### ABOUT THIS TASK
Looking at the data below, report how many lines contain "Ferrocarril", with no other words.

### INFORMATION SHOWN
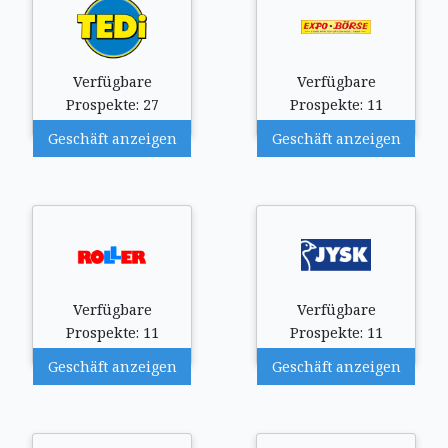
Verfügbare
Verfügbare
Prospekte: 27
Prospekte: 11
Geschäft anzeigen
Geschäft anzeigen
Verfügbare
Verfügbare
Prospekte: 11
Prospekte: 11
Geschäft anzeigen
Geschäft anzeigen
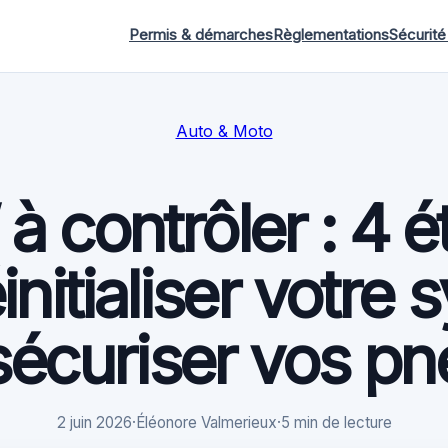
Permis & démarches
Règlementations
Sécurité
Auto & Moto
 contrôler : 4 
initialiser votre
sécuriser vos p
2 juin 2026
·
Éléonore Valmerieux
·
5 min de lecture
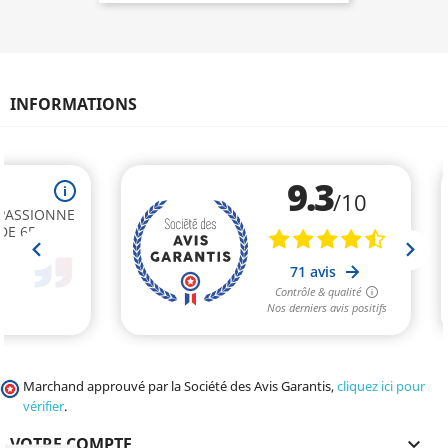
INFORMATIONS
Marchand approuvé par la Société des Avis Garantis,
cliquez ici pour
vérifier
.
VOTRE COMPTE

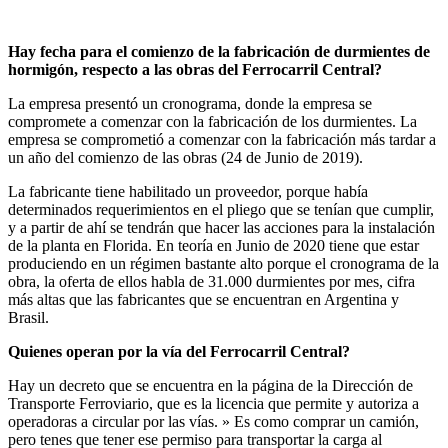
Hay fecha para el comienzo de la fabricación de durmientes de
hormigón, respecto a las obras del Ferrocarril Central?
La empresa presentó un cronograma, donde la empresa se
compromete a comenzar con la fabricación de los durmientes. La
empresa se comprometió a comenzar con la fabricación más tardar a
un año del comienzo de las obras (24 de Junio de 2019).
La fabricante tiene habilitado un proveedor, porque había
determinados requerimientos en el pliego que se tenían que cumplir,
y a partir de ahí se tendrán que hacer las acciones para la instalación
de la planta en Florida. En teoría en Junio de 2020 tiene que estar
produciendo en un régimen bastante alto porque el cronograma de la
obra, la oferta de ellos habla de 31.000 durmientes por mes, cifra
más altas que las fabricantes que se encuentran en Argentina y
Brasil.
Quienes operan por la vía del Ferrocarril Central?
Hay un decreto que se encuentra en la página de la Dirección de
Transporte Ferroviario, que es la licencia que permite y autoriza a
operadoras a circular por las vías. » Es como comprar un camión,
pero tenes que tener ese permiso para transportar la carga al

### REPLY TO THE EXERCISE
2